Además afirmo que, teniendo una opinión sobre este tema, no vale absolutamente nada ante la jurisdicción del TC.

A continuación la conversación del Presidente de la República Jorge Carlos Fonseca, con periodistas sobre el caso Alex Saab:

“Señor Presidente, hay un tema del que nadie habla o del que se habla poco a nivel oficial, pero del que los caboverdianos desean escuchar, que es la cuestión del proceso de extradición del Sr. Alex Saab. Todo comenzó con una decisión política del Gobierno de aceptar, bilateralmente, una solicitud de los Estados Unidos para la extradición de este ciudadano venezolano. El asunto fue entregado al Ministerio Público que, como titular de la acción penal, lo llevó a los tribunales, que es la valencia independiente de nuestro sistema judicial. En los últimos días, el Comité de Derechos Humanos de las Naciones Unidas ha decidido, además de solicitar toda la asistencia médica especializada para el Sr. Alex Saab, recomendar a Cabo Verde la suspensión de todo el proceso hasta que se analice y haya una decisión sobre el nivel de ese órgano. ¿Crees que Cabo Verde debería cumplir con estas recomendaciones?

Lo que puedo decir en este momento es esto: como Presidente de la República, sigo este expediente. Y sigo, no sé si puedo decirlo a diario. Lo hago de la manera, por los medios y con quien debo acompañar. Hace unos días, a petición mía, el Fiscal General de la República (PGR), y yo hablamos con él sobre este expediente. Y cuando hablo con la PGR trato de saber el estado en el que se encuentra el caso y me enteré de que es en un recurso que se está analizando y que será decidido por el Tribunal Constitucional (TC). Por lo tanto, el proceso tomó algún tiempo, tuvo varios incidentes procesales, ya ha sido objeto de decisiones de la Corte de Apelaciones de Barlovento (TRB), hubo apelaciones ante la Corte Suprema de Justicia (STJ), regresó a la Corte de Apelaciones, hubo una nueva decisión de apelación, regresó a la Corte Suprema y tengo la información de que ya ha habido 6 solicitudes de hábeas Corpus.
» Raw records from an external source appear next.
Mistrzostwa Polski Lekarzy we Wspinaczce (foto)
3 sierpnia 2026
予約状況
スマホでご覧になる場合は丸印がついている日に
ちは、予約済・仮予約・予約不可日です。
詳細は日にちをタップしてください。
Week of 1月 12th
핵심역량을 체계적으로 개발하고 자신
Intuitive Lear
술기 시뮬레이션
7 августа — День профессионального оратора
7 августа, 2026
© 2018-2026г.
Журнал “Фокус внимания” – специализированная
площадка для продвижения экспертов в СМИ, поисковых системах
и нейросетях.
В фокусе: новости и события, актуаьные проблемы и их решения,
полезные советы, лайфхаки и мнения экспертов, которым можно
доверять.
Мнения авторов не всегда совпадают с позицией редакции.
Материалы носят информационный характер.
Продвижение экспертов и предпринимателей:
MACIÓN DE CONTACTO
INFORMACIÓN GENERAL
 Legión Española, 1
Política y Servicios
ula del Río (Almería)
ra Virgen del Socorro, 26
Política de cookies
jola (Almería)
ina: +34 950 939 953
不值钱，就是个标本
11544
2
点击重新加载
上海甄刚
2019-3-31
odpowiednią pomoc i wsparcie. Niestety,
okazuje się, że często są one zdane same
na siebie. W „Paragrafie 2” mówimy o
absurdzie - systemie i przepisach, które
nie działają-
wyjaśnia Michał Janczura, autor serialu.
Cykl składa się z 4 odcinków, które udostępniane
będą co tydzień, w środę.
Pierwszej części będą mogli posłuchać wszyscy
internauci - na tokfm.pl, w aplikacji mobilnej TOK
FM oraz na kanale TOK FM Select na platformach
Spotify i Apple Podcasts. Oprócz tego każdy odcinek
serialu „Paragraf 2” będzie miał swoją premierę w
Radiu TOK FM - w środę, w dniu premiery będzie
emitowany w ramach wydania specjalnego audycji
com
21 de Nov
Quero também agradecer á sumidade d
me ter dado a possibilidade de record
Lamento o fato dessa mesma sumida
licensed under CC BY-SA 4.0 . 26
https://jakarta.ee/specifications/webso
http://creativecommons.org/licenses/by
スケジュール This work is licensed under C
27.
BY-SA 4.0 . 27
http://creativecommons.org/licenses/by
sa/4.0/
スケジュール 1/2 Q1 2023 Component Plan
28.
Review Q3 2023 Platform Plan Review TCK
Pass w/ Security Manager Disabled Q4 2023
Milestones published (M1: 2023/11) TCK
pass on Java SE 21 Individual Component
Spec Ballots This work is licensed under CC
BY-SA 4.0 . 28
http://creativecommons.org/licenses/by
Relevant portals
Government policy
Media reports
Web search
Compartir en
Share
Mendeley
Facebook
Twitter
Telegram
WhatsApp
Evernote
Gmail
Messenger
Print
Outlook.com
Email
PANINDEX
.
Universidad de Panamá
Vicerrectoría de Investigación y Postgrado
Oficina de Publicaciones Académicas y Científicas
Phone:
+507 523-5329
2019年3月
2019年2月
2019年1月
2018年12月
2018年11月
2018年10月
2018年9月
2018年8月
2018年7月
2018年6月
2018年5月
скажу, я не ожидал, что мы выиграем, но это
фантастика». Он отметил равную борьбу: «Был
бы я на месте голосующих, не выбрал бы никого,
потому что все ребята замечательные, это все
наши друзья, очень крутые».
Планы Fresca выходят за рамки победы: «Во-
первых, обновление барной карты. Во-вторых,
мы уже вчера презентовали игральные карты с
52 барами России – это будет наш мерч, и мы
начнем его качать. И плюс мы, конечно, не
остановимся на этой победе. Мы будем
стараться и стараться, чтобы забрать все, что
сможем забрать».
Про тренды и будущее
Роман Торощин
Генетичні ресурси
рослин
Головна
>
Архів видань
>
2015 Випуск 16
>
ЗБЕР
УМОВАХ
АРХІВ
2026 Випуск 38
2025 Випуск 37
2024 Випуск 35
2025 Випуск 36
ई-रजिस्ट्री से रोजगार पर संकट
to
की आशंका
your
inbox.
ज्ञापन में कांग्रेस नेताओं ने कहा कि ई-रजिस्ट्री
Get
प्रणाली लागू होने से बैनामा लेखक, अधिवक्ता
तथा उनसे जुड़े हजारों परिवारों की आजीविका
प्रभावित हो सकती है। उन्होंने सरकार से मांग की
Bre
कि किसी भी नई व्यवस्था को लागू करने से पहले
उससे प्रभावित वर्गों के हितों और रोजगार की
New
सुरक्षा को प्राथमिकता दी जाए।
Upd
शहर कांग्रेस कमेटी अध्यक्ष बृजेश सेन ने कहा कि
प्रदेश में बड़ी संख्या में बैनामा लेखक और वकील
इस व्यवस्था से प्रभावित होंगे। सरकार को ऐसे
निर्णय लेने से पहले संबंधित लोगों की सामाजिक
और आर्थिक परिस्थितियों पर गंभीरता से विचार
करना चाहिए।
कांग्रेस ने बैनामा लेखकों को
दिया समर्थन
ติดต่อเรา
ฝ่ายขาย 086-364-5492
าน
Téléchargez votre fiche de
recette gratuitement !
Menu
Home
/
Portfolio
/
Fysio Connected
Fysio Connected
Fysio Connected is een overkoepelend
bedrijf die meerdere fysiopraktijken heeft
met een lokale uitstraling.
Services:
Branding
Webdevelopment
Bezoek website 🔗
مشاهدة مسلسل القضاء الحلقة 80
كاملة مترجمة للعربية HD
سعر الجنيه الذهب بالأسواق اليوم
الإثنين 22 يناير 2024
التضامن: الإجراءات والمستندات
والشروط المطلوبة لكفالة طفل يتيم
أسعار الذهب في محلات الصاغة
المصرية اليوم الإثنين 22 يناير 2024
Actualmente, el proceso se encuentra en el TC, que es una jurisdicción constitucional autónoma. Por lo tanto, la gente tiene que entender, y creo que todo el mundo se da cuenta, es decir, que no hay nadie que esté conectado con el proceso que no sepa que ni el Presidente de la República, ni el Primer Ministro ni el Ministro de Justicia pueden intervenir o suspender nada de un proceso que está en los tribunales. No puedo estirarme más. Como Presidente de la República, supongamos que, incluso si pensé que hay problemas de justicia, injusticia, legalidad o ilegalidad, no tengo manera de intervenir. No puedo. ¿Cómo intervengo? ¿Hacer un decreto presidencial? Hay un principio que incluso aprendimos en las Facultades de Derecho y que, como profesor, enseñó a los estudiantes, con una formulación muy simple: los actos de arresto, detención y liberación son actos materialmente jurisdiccionales. Esto significa, en un sistema como el nuestro, que solo un juez puede arrestar o liberar porque solo él está equipado con los poderes jurisdiccionales para retirar o devolver la libertad. Puede haber países donde esto sea posible. Pero no en Cabo Verde”.

Con estas declaraciones es evidente, que estas acciones son ejecutadas por órdenes del gobierno de Estados Unidos; que con la ayuda del gobierno africano de Cabo Verde puedan mantener el acoso y persecución  al embajador Alex Saab, violando todos los convenios internacionales, como la convención de Viena.